ON Monday, Qatar's prime minister declared his state's intent to start helping the Syrian opposition “by all means”, including giving them weapons. Two days later, anti-Assad officials received an offer of a $100m donation, from their brothers in arms in Libya. Coincidence? Unlikely, if the Libyan revolution is any indicator.

The third act, in what looks very much like the beginning of a concerted push to arm the Syrian insurgency, took place on Thursday when the previously gun-shy Syrian National Council formed a military council, which it says will act as a clearing house for anyone offering it arms.

Two probabilities have quickly emerged: the first is that a militarised Syrian National Council is unlikely to be short of suppliers. And, second, Libya is merely a conduit for the $100m, which was at least partly funded by Qatar to get things rolling.

Libya's national transitional council has been quick to stress that the money it is sending is for humanitarian aid, which is clearly desperately needed in western Syria, withering under a regime offensive. No one in the nascent Tripoli government is quibbling about where the cash comes from. When asked how a state still in turmoil could afford such a generous gift, an spokesman for the Libyan council replied simply: “It won't be a problem”.

Qatar's remarks this week, as well as Saudi Arabia's claim last Friday that arming the Syrian rebels would be an “excellent idea”, clearly shows a new reality. The Rubicon has been crossed. Hopes of resolving Syria's raging insurgency through patience, or dialogue, have evaporated.

From the early days of the uprising against Colonel Qadhafi, Qatar was running more weapons to Libya's rebels than any other state. Throughout the war, giant Qatari military transporters regularly disgorged tonnes of weaponry in plain view at Djerba airport in Tunisia, not far from the Libyan border.

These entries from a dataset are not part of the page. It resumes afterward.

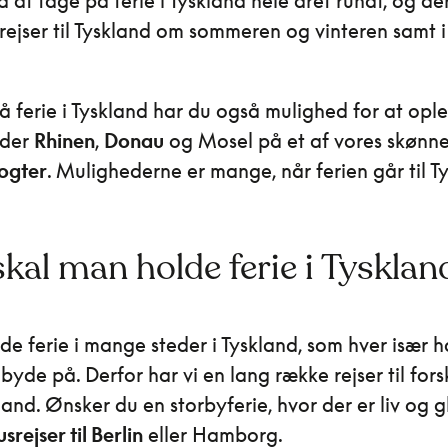
 at tage på ferie i Tyskland hele året rundt, og de
i rejser til Tyskland om sommeren og vinteren samt i
å ferie i Tyskland har du også mulighed for at opl
oder
Rhinen
,
Donau
og Mosel på et af vores skønn
ogter
. Mulighederne er mange, når ferien går til T
kal man holde ferie i Tysklan
de ferie i mange steder i Tyskland, som hver især 
 byde på. Derfor har vi en lang række rejser til fors
kland. Ønsker du en storbyferie, hvor der er liv og 
srejser til Berlin
eller Hamborg.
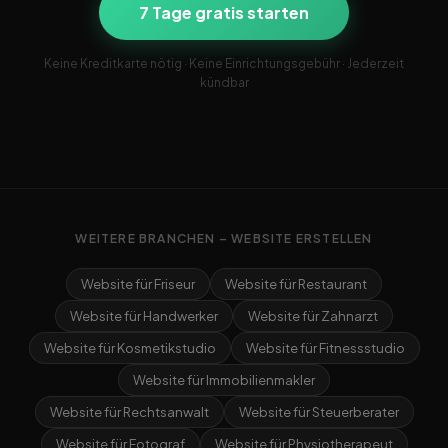
7 Tage gratis starten
Keine Kreditkarte nötig · Keine Einrichtungsgebühr · Jederzeit
kündbar
WEITERE BRANCHEN – WEBSITE ERSTELLEN
Website für Friseur
Website für Restaurant
Website für Handwerker
Website für Zahnarzt
Website für Kosmetikstudio
Website für Fitnessstudio
Website für Immobilienmakler
Website für Rechtsanwalt
Website für Steuerberater
Website für Fotograf
Website für Physiotherapeut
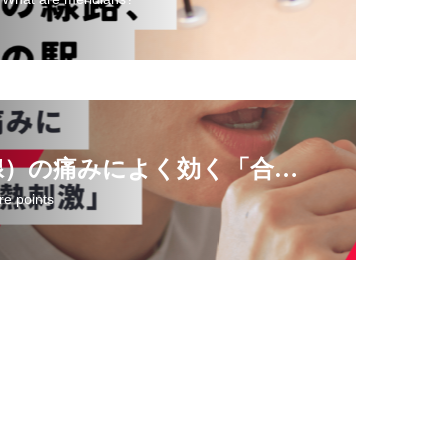
咳、喉（扁桃腺）の痛みによく効く「合谷の熱刺激」
re points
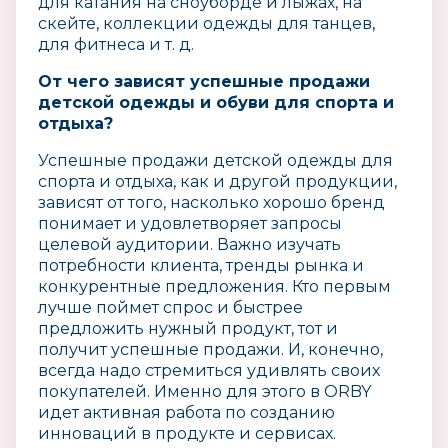
для катания на сноуборде и лыжах, на
скейте, коллекции одежды для танцев,
для фитнеса и т. д.
От чего зависят успешные продажи
детской одежды и обуви для спорта и
отдыха?
Успешные продажи детской одежды для
спорта и отдыха, как и другой продукции,
зависят от того, насколько хорошо бренд
понимает и удовлетворяет запросы
целевой аудитории. Важно изучать
потребности клиента, тренды рынка и
конкурентные предложения. Кто первым
лучше поймет спрос и быстрее
предложить нужный продукт, тот и
получит успешные продажи. И, конечно,
всегда надо стремиться удивлять своих
покупателей. Именно для этого в ORBY
идет активная работа по созданию
инноваций в продукте и сервисах.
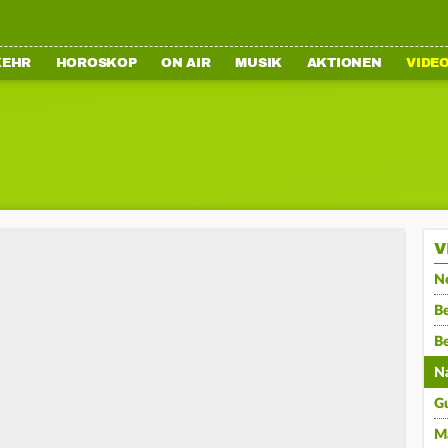
KEHR
HOROSKOP
ON AIR
MUSIK
AKTIONEN
VIDE
V
N
Be
B
N
G
M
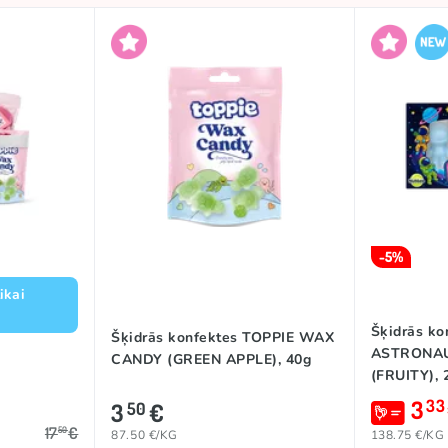
-5%
ikai
Šķidrās k
Šķidrās konfektes TOPPIE WAX
ASTRONA
CANDY (GREEN APPLE), 40g
(FRUITY), 
3
33
3
€
50
17
€
50
87.50 €/KG
138.75 €/KG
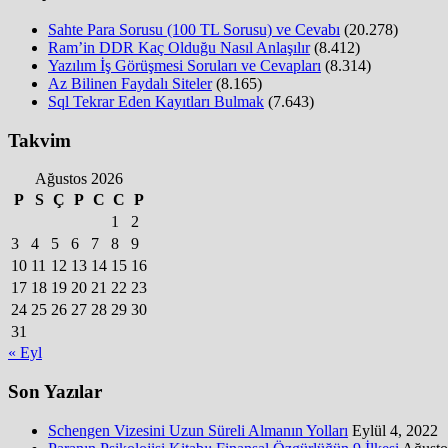
Sahte Para Sorusu (100 TL Sorusu) ve Cevabı
(20.278)
Ram’in DDR Kaç Olduğu Nasıl Anlaşılır
(8.412)
Yazılım İş Görüşmesi Soruları ve Cevapları
(8.314)
Az Bilinen Faydalı Siteler
(8.165)
Sql Tekrar Eden Kayıtları Bulmak
(7.643)
Takvim
Ağustos 2026
P
S
Ç
P
C
C
P
1
2
3
4
5
6
7
8
9
10
11
12
13
14
15
16
17
18
19
20
21
22
23
24
25
26
27
28
29
30
31
« Eyl
Son Yazılar
Schengen Vizesini Uzun Süreli Almanın Yolları
Eylül 4, 2022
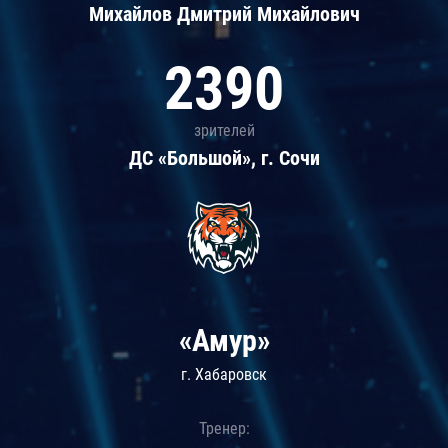
Михайлов Дмитрий Михайлович
2390
зрителей
ДС «Большой», г. Сочи
«Амур»
г. Хабаровск
Тренер:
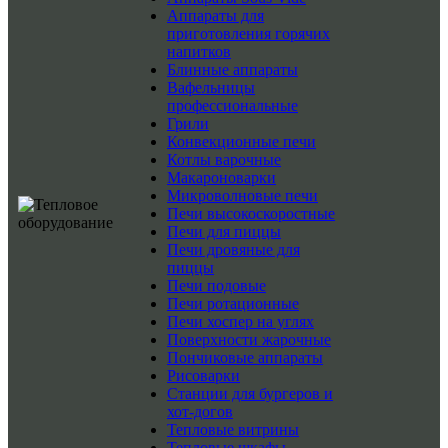
Аппараты для
приготовления горячих
напитков
Блинные аппараты
Вафельницы
профессиональные
Грили
Конвекционные печи
Котлы варочные
Макароноварки
Микроволновые печи
Печи высокоскоростные
Печи для пиццы
Печи дровяные для
пиццы
Печи подовые
Печи ротационные
Печи хоспер на углях
Поверхности жарочные
Пончиковые аппараты
Рисоварки
Станции для бургеров и
хот-догов
Тепловые витрины
Тепловые шкафы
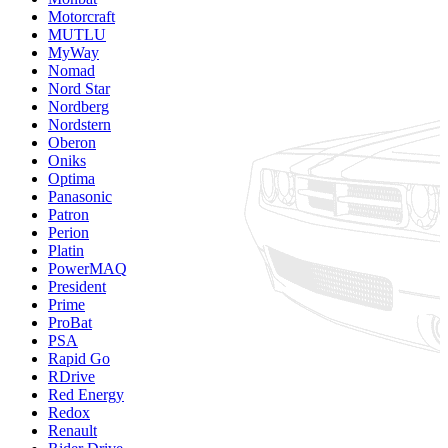
Motorcraft
MUTLU
MyWay
Nomad
Nord Star
Nordberg
Nordstern
Oberon
Oniks
Optima
Panasonic
Patron
Perion
Platin
PowerMAQ
President
Prime
ProBat
PSA
Rapid Go
RDrive
Red Energy
Redox
Renault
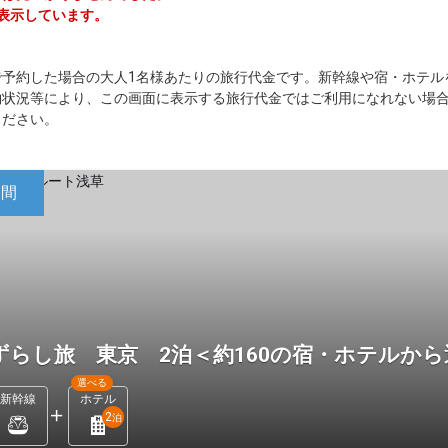
を表示しています。
で予約した場合の大人1名様あたりの旅行代金です。新幹線や宿・ホテル
約状況等により、この画面に表示する旅行代金ではご利用になれない場
ください。
日間
ずらし旅 東京 2泊＜約160の宿・ホテルか
選べる
新幹線
ホテル
2
泊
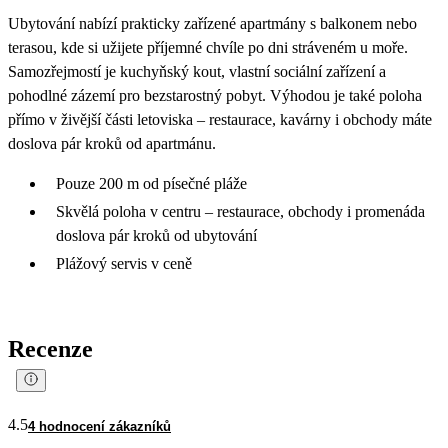
Ubytování nabízí prakticky zařízené apartmány s balkonem nebo
terasou, kde si užijete příjemné chvíle po dni stráveném u moře.
Samozřejmostí je kuchyňský kout, vlastní sociální zařízení a
pohodlné zázemí pro bezstarostný pobyt. Výhodou je také poloha
přímo v živější části letoviska – restaurace, kavárny i obchody máte
doslova pár kroků od apartmánu.
Pouze 200 m od písečné pláže
Skvělá poloha v centru – restaurace, obchody i promenáda
doslova pár kroků od ubytování
Plážový servis v ceně
Recenze
4.5
4 hodnocení zákazníků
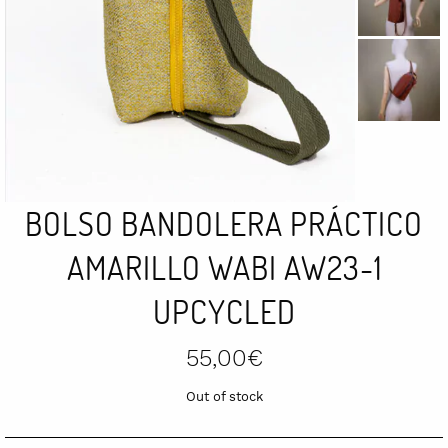
BOLSO BANDOLERA PRÁCTICO
AMARILLO WABI AW23-1
UPCYCLED
55,00
€
Out of stock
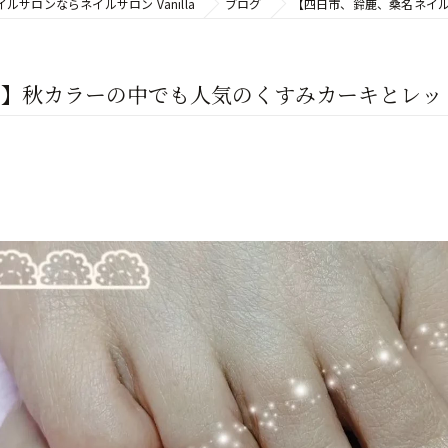
ルサロンならネイルサロン Vanilla
ブログ
【四日市、鈴鹿、桑名ネイ
ン】秋カラーの中でも人気のくすみカーキとレッ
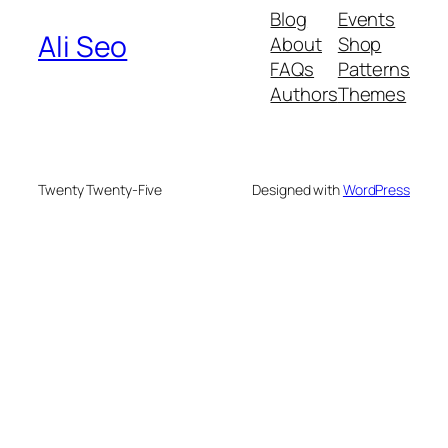
Blog
Events
Ali Seo
About
Shop
FAQs
Patterns
Authors
Themes
Twenty Twenty-Five
Designed with
WordPress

The Qataris sent jet fighters to bomb Qadhafi's armour and special forces to train rebels. They opened a military operations room in Doha and hosted the regime's highest-profile defectors, as well as rebel leaders to whom they provided with money and mentoring.

As Syria has unravelled throughout the past year, Qatar has played another lead role. It was centre stage in the Arab League's move to suspend Damascus as a member state and it has been increasingly strident in its criticism of President Bashar al-Assad, whom Qatar's ruling emir, Sheikh Hamad bin Khalifa al-Thani, had earlier tried to engage. As was the case in Libya, its agenda remains unclear.

The change in attitude had been subtle at first: a gradual disengagement, followed by increasingly stern back-channel diplomacy. All carried out in the way of the Arab world: avoiding insult or direct confrontation.

Not any more. “We should do whatever necessary to help them, including giving them weapons to defend themselves,” said Qatar's prime minister, Sheikh Hamad bin Jassim Al-Thani, on Monday. “This uprising in Syria now (has lasted) one year. For 10 months, it was peaceful: nobody was carrying weapons, nobody was doing anything. And Bashar continued killing them.

“So I think they're right to defend themselves by weapons, and I think we should help these people by all means.”

After urging political recourse and discouraging intervention for so long, the Syrian National Council is now also speaking from a markedly different script

“We wanted to organise those who are carrying arms today,” its president, Burhan Ghalioun, said, stressing that any weapons coming into the country should be vetted by the council.

“The revolution started peacefully and kept up its peaceful nature for months, but the reality today is different. We know that some countries have expressed a desire to arm the revolutionaries. The SNC will be this link between those who want to help and the revolutionaries. It is out of the question that arms go into Syria in confusion.”

It is also beyond doubt that a long predicted milestone in the Syrian conflict has now been reached. From this point, nation states, rather than black-market arms bazaars, loom as potential suppliers to the outgunned opposition. Such a prospect is alarming the US and Nato, which said this week it absolutely ruled out direct intervention in a war that nobody seems to want and most seem to fear.